Perspective (black and white photograph)

Untitled (black and white photograph)
Untitled (black and white photograph) by Paul Politis
Untitled (black and white photograph)
Untitled (black and white photograph) by Paul Politis

“Let’s go.” “We can’t.” “Why not?” “We’re waiting for Godot.”
― Samuel Beckett, Waiting for Godot

“You go back, Jack, do it again.
Wheel turnin’ ’round and ’round.”
– Steely Dan, Do It Again

The start of another year. They’re accelerating mercilessly now.

For some of us, the most intractable things that imprison us are in actuality elaborate and convoluted lies we’ve constructed, an abdication of our responsibility to be ourselves. We make idols out of our fear and submit at the altar. We shake our fists and gnash our teeth; pantomimes that feel like resistance, feel like progress. Rinse and repeat, as the years pass.

Sartre famously wrote that “Man is condemned to be free; because once thrown into the world, he is responsible for everything he does. It is up to you to give [life] a meaning.” For a long time I understood this on the most superficial of levels, as a simple refutation of the existence of God. The epiphany for me has been in understanding the actual mechanics of assigning meaning in and to a life, which inherently involves how one chooses to understand and assign meaning to every experience and thought, and a recognition that, more often than not, I just might be what is known in literature as an ‘unreliable narrator’. Our perspectives are not immutable. We create our lives much like we make a photograph. We make the choices that define what is to be focused upon, how it is to be framed, and what it ultimately means to us.

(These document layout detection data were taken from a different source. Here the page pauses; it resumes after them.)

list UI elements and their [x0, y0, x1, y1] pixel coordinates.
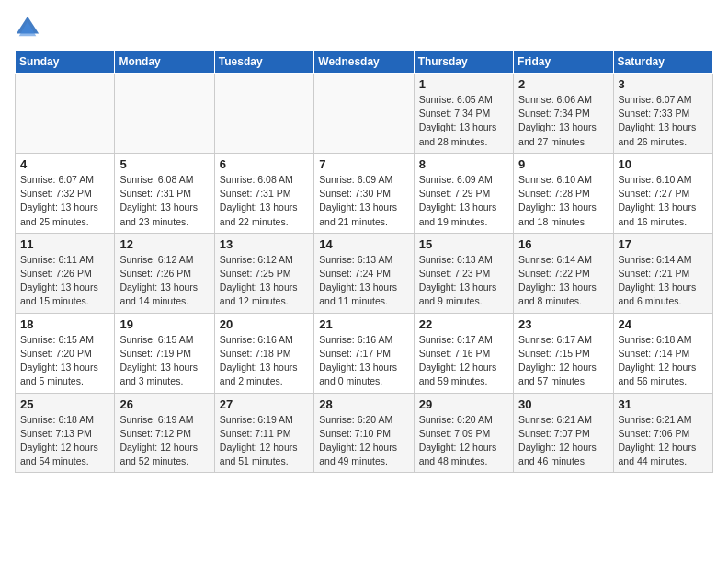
- day-number: 15: [419, 237, 508, 251]
- day-info: Sunrise: 6:18 AMSunset: 7:13 PMDaylight:…: [20, 413, 109, 469]
- calendar-cell: 4Sunrise: 6:07 AMSunset: 7:32 PMDaylight…: [16, 153, 115, 233]
- day-info: Sunrise: 6:14 AMSunset: 7:22 PMDaylight:…: [518, 253, 608, 309]
- day-info: Sunrise: 6:08 AMSunset: 7:31 PMDaylight:…: [119, 173, 209, 229]
- calendar-cell: 26Sunrise: 6:19 AMSunset: 7:12 PMDayligh…: [115, 393, 214, 473]
- day-number: 1: [419, 77, 508, 91]
- calendar-cell: 9Sunrise: 6:10 AMSunset: 7:28 PMDaylight…: [514, 153, 613, 233]
- calendar-cell: 24Sunrise: 6:18 AMSunset: 7:14 PMDayligh…: [613, 313, 712, 393]
- day-number: 30: [518, 397, 608, 411]
- day-number: 4: [20, 157, 109, 171]
- day-number: 23: [518, 317, 608, 331]
- logo-icon: [15, 15, 40, 40]
- calendar-cell: 5Sunrise: 6:08 AMSunset: 7:31 PMDaylight…: [115, 153, 214, 233]
- calendar-cell: 20Sunrise: 6:16 AMSunset: 7:18 PMDayligh…: [214, 313, 313, 393]
- day-info: Sunrise: 6:20 AMSunset: 7:10 PMDaylight:…: [319, 413, 408, 469]
- day-info: Sunrise: 6:10 AMSunset: 7:28 PMDaylight:…: [518, 173, 608, 229]
- calendar-cell: 28Sunrise: 6:20 AMSunset: 7:10 PMDayligh…: [314, 393, 414, 473]
- day-header: Saturday: [613, 51, 712, 74]
- day-header: Wednesday: [314, 51, 414, 74]
- day-info: Sunrise: 6:07 AMSunset: 7:33 PMDaylight:…: [619, 93, 708, 149]
- day-number: 8: [419, 157, 508, 171]
- day-info: Sunrise: 6:11 AMSunset: 7:26 PMDaylight:…: [20, 253, 109, 309]
- day-number: 29: [419, 397, 508, 411]
- calendar-cell: 30Sunrise: 6:21 AMSunset: 7:07 PMDayligh…: [514, 393, 613, 473]
- calendar-cell: 31Sunrise: 6:21 AMSunset: 7:06 PMDayligh…: [613, 393, 712, 473]
- day-number: 19: [119, 317, 209, 331]
- day-info: Sunrise: 6:09 AMSunset: 7:30 PMDaylight:…: [319, 173, 408, 229]
- day-number: 28: [319, 397, 408, 411]
- day-number: 11: [20, 237, 109, 251]
- calendar-cell: [115, 74, 214, 154]
- calendar-cell: 8Sunrise: 6:09 AMSunset: 7:29 PMDaylight…: [414, 153, 513, 233]
- day-info: Sunrise: 6:15 AMSunset: 7:19 PMDaylight:…: [119, 333, 209, 389]
- day-info: Sunrise: 6:07 AMSunset: 7:32 PMDaylight:…: [20, 173, 109, 229]
- calendar-week-row: 4Sunrise: 6:07 AMSunset: 7:32 PMDaylight…: [16, 153, 713, 233]
- calendar-cell: 6Sunrise: 6:08 AMSunset: 7:31 PMDaylight…: [214, 153, 313, 233]
- day-number: 3: [619, 77, 708, 91]
- day-number: 2: [518, 77, 608, 91]
- day-number: 7: [319, 157, 408, 171]
- calendar-cell: 19Sunrise: 6:15 AMSunset: 7:19 PMDayligh…: [115, 313, 214, 393]
- day-number: 14: [319, 237, 408, 251]
- calendar-cell: 1Sunrise: 6:05 AMSunset: 7:34 PMDaylight…: [414, 74, 513, 154]
- day-header: Monday: [115, 51, 214, 74]
- calendar-cell: 17Sunrise: 6:14 AMSunset: 7:21 PMDayligh…: [613, 233, 712, 313]
- day-number: 6: [220, 157, 309, 171]
- day-number: 27: [220, 397, 309, 411]
- calendar-week-row: 25Sunrise: 6:18 AMSunset: 7:13 PMDayligh…: [16, 393, 713, 473]
- day-number: 22: [419, 317, 508, 331]
- day-number: 18: [20, 317, 109, 331]
- day-info: Sunrise: 6:19 AMSunset: 7:12 PMDaylight:…: [119, 413, 209, 469]
- calendar-cell: 16Sunrise: 6:14 AMSunset: 7:22 PMDayligh…: [514, 233, 613, 313]
- day-info: Sunrise: 6:12 AMSunset: 7:25 PMDaylight:…: [220, 253, 309, 309]
- calendar-table: SundayMondayTuesdayWednesdayThursdayFrid…: [15, 50, 713, 473]
- day-number: 12: [119, 237, 209, 251]
- day-info: Sunrise: 6:06 AMSunset: 7:34 PMDaylight:…: [518, 93, 608, 149]
- day-info: Sunrise: 6:08 AMSunset: 7:31 PMDaylight:…: [220, 173, 309, 229]
- day-info: Sunrise: 6:18 AMSunset: 7:14 PMDaylight:…: [619, 333, 708, 389]
- day-info: Sunrise: 6:14 AMSunset: 7:21 PMDaylight:…: [619, 253, 708, 309]
- calendar-cell: 27Sunrise: 6:19 AMSunset: 7:11 PMDayligh…: [214, 393, 313, 473]
- day-info: Sunrise: 6:09 AMSunset: 7:29 PMDaylight:…: [419, 173, 508, 229]
- day-info: Sunrise: 6:05 AMSunset: 7:34 PMDaylight:…: [419, 93, 508, 149]
- calendar-cell: 2Sunrise: 6:06 AMSunset: 7:34 PMDaylight…: [514, 74, 613, 154]
- calendar-cell: [314, 74, 414, 154]
- day-info: Sunrise: 6:17 AMSunset: 7:15 PMDaylight:…: [518, 333, 608, 389]
- calendar-header-row: SundayMondayTuesdayWednesdayThursdayFrid…: [16, 51, 713, 74]
- day-info: Sunrise: 6:16 AMSunset: 7:17 PMDaylight:…: [319, 333, 408, 389]
- day-info: Sunrise: 6:13 AMSunset: 7:23 PMDaylight:…: [419, 253, 508, 309]
- day-number: 17: [619, 237, 708, 251]
- calendar-cell: 10Sunrise: 6:10 AMSunset: 7:27 PMDayligh…: [613, 153, 712, 233]
- page-header: [15, 15, 713, 40]
- day-number: 25: [20, 397, 109, 411]
- calendar-cell: 14Sunrise: 6:13 AMSunset: 7:24 PMDayligh…: [314, 233, 414, 313]
- calendar-cell: 3Sunrise: 6:07 AMSunset: 7:33 PMDaylight…: [613, 74, 712, 154]
- day-header: Friday: [514, 51, 613, 74]
- day-number: 13: [220, 237, 309, 251]
- day-number: 16: [518, 237, 608, 251]
- calendar-cell: 22Sunrise: 6:17 AMSunset: 7:16 PMDayligh…: [414, 313, 513, 393]
- day-number: 10: [619, 157, 708, 171]
- day-info: Sunrise: 6:10 AMSunset: 7:27 PMDaylight:…: [619, 173, 708, 229]
- day-info: Sunrise: 6:12 AMSunset: 7:26 PMDaylight:…: [119, 253, 209, 309]
- day-number: 26: [119, 397, 209, 411]
- calendar-cell: 13Sunrise: 6:12 AMSunset: 7:25 PMDayligh…: [214, 233, 313, 313]
- day-number: 31: [619, 397, 708, 411]
- day-info: Sunrise: 6:21 AMSunset: 7:07 PMDaylight:…: [518, 413, 608, 469]
- calendar-cell: [214, 74, 313, 154]
- day-info: Sunrise: 6:13 AMSunset: 7:24 PMDaylight:…: [319, 253, 408, 309]
- day-info: Sunrise: 6:21 AMSunset: 7:06 PMDaylight:…: [619, 413, 708, 469]
- day-info: Sunrise: 6:19 AMSunset: 7:11 PMDaylight:…: [220, 413, 309, 469]
- calendar-week-row: 1Sunrise: 6:05 AMSunset: 7:34 PMDaylight…: [16, 74, 713, 154]
- calendar-cell: 11Sunrise: 6:11 AMSunset: 7:26 PMDayligh…: [16, 233, 115, 313]
- day-info: Sunrise: 6:15 AMSunset: 7:20 PMDaylight:…: [20, 333, 109, 389]
- day-header: Sunday: [16, 51, 115, 74]
- day-info: Sunrise: 6:16 AMSunset: 7:18 PMDaylight:…: [220, 333, 309, 389]
- day-info: Sunrise: 6:17 AMSunset: 7:16 PMDaylight:…: [419, 333, 508, 389]
- calendar-cell: 7Sunrise: 6:09 AMSunset: 7:30 PMDaylight…: [314, 153, 414, 233]
- logo: [15, 15, 44, 40]
- calendar-cell: 25Sunrise: 6:18 AMSunset: 7:13 PMDayligh…: [16, 393, 115, 473]
- calendar-cell: 21Sunrise: 6:16 AMSunset: 7:17 PMDayligh…: [314, 313, 414, 393]
- day-header: Thursday: [414, 51, 513, 74]
- day-number: 21: [319, 317, 408, 331]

Further down the rabbit hole in 2018!

“The object isn’t to make art, it’s to be in that wonderful state which makes art inevitable.”
— Robert Henri

“How odd I can have all this inside me and to you it’s just words.”
— David Foster Wallace, The Pale King

“When I was a child my mother said to me, ‘If you become a soldier, you’ll be a general. If you become a monk, you’ll be the pope.’ Instead I became a painter and wound up as Picasso.”